This tank is my CRS / cherry tank; it is very low tech, except for the chiller set at 26.5c. The plants are nana petit and moss, narrow java fern with lots of sand. Lighting is mainly natural lighting; PH 6.0, so nothing special. Probably the only thing different with this tank is that I drink more beer in front of it than I should

----------


## Puffer

That't a nice long tank! - I noted that the ph is on the low end and temperature also quite low. Thanks for sharing!

----------


## beetroot

Hi Rupert

Did you "monitor" to see if the fry survived? I assume you left it in the tank?

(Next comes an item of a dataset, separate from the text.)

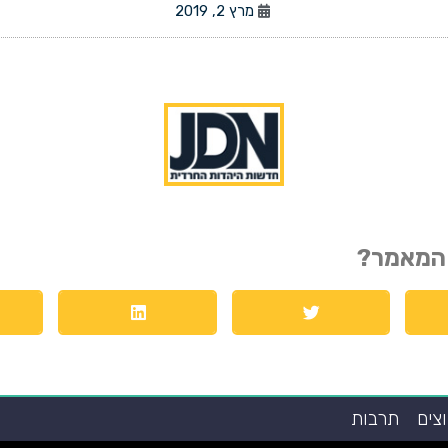
מרץ 2, 2019
המאמר?
צים
תרבות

I just spotted one small fry in my little tank, hehe! Must be pure luck. I have 9 boraras briggitae. Just like yours, I don't see any other fry. I think I'll just leave it there and hope it grows up... not sure what to do.

----------


## beetroot

Hi All...

After my post above in July'09, i only saw the fry for 4 days  :Sad: , and i stopped seeing it thereafter... presumed dead.

But... I just spotted another lone fry today  :Grin:  about half a cm long. Now i'm not sure how to make it survive till adulthood. Sigh.... it will be very sad if i only see it for a few days like before. Does it need frequent feeding?

----------


## wong1979

Anyone knows where to get them and how much per fish? Thanx!

----------


## chiller

I had 5 Boraras brigittae, and now I have 6 adults, one teenager and one baby kid. They are living in a shrimp tank, so I wonder what these babies feed on.

----------


## Fuzzy

> Anyone knows where to get them and how much per fish? Thanx!

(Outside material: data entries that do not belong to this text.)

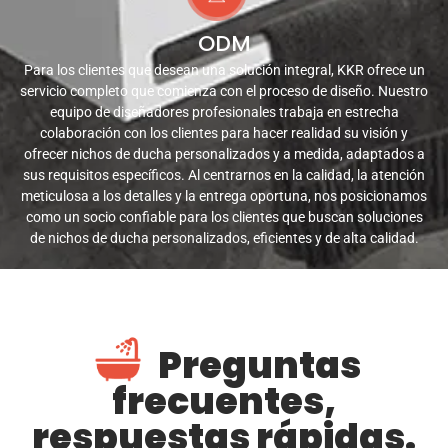
ODM
Para los clientes que desean una solución integral, KKR ofrece un
servicio completo que comienza con el proceso de diseño. Nuestro
equipo de diseñadores profesionales trabaja en estrecha
colaboración con los clientes para hacer realidad su visión y
ofrecer nichos de ducha personalizados y a medida, adaptados a
sus requisitos específicos. Al centrarnos en la calidad, la atención
meticulosa a los detalles y la entrega oportuna, nos posicionamos
como un socio confiable para los clientes que buscan soluciones
de nichos de ducha personalizados, eficientes y de alta calidad.
Preguntas
frecuentes,
respuestas rápidas.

I got mine from Colourful Aquarium in Balestier, they are not too expensive, if I recall correctly around a red note or less for a bag of 10.

I've not managed to breed mine successfully, but I only have 6 remaining from the original 10 I have in a densely planted 2ft CRS tank (I keep it around 25C - 26C)

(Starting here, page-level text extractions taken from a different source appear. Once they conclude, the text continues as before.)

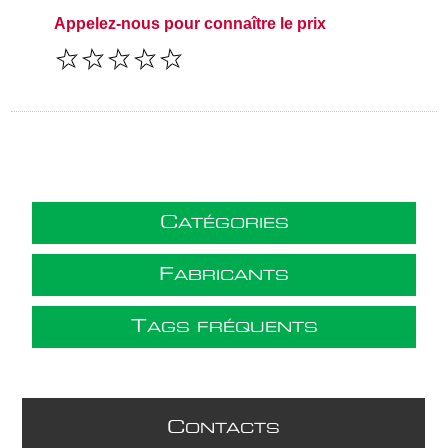
Appelez-nous pour connaître le prix
C
ATÉGORIES
F
ABRICANTS
T
AGS FRÉQUENTS
C
ONTACTS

Very cute little fish, I have had them for over 6 mths and have been feeding them with Sera Mikropan Stage 2 - Mini flake food. They need a very fine fish food, so you will have to crush coarser flake/pellet.

I've seen them taking a whack (very rarely) at some of my CRS and Malayan shrimplets, but their mouths are too small to do any damage or to eat them.

----------


## beetroot

wow, chiller! lucky you  :Smile: . 
unfortunately, i'm unable to spot the lone fry anymore  :Crying: . sigh... failed  :Sad: . wonder if i should have removed it in the first place.

----------


## Fuzzy

I am thinking of getting 10 more to put into the tank, they're really cheerful little fish, I'll probably give colourful a call tomorrow see if he has stock.

Evil thread, make me spend more money.

Edit: Found some at C328. Around 2 red notes for a bag of 30!

----------


## chiller

> wow, chiller! lucky you . 
> unfortunately, i'm unable to spot the lone fry anymore . sigh... failed . wonder if i should have removed it in the first place.


Thanks, but wasn't planning to breed them but glad they are doing fine. I housed them together with my green and cherries shrimps. The food I give them are the cheap taiwan brand guppy food. And the food is a very fine type. All doing well.

----------


## beetroot

I didn't plan to breed mine too, but was surprised to see one or two fries. I feed mine Sera Vipagran Baby, also small fine food. They are now fat! Keep mine with Sakura shrimps and galaxy. Now i seriously think it is the galaxy that gobbled it up, even though initially I saw them ignoring the fry  :Sad: . My mistake.

----------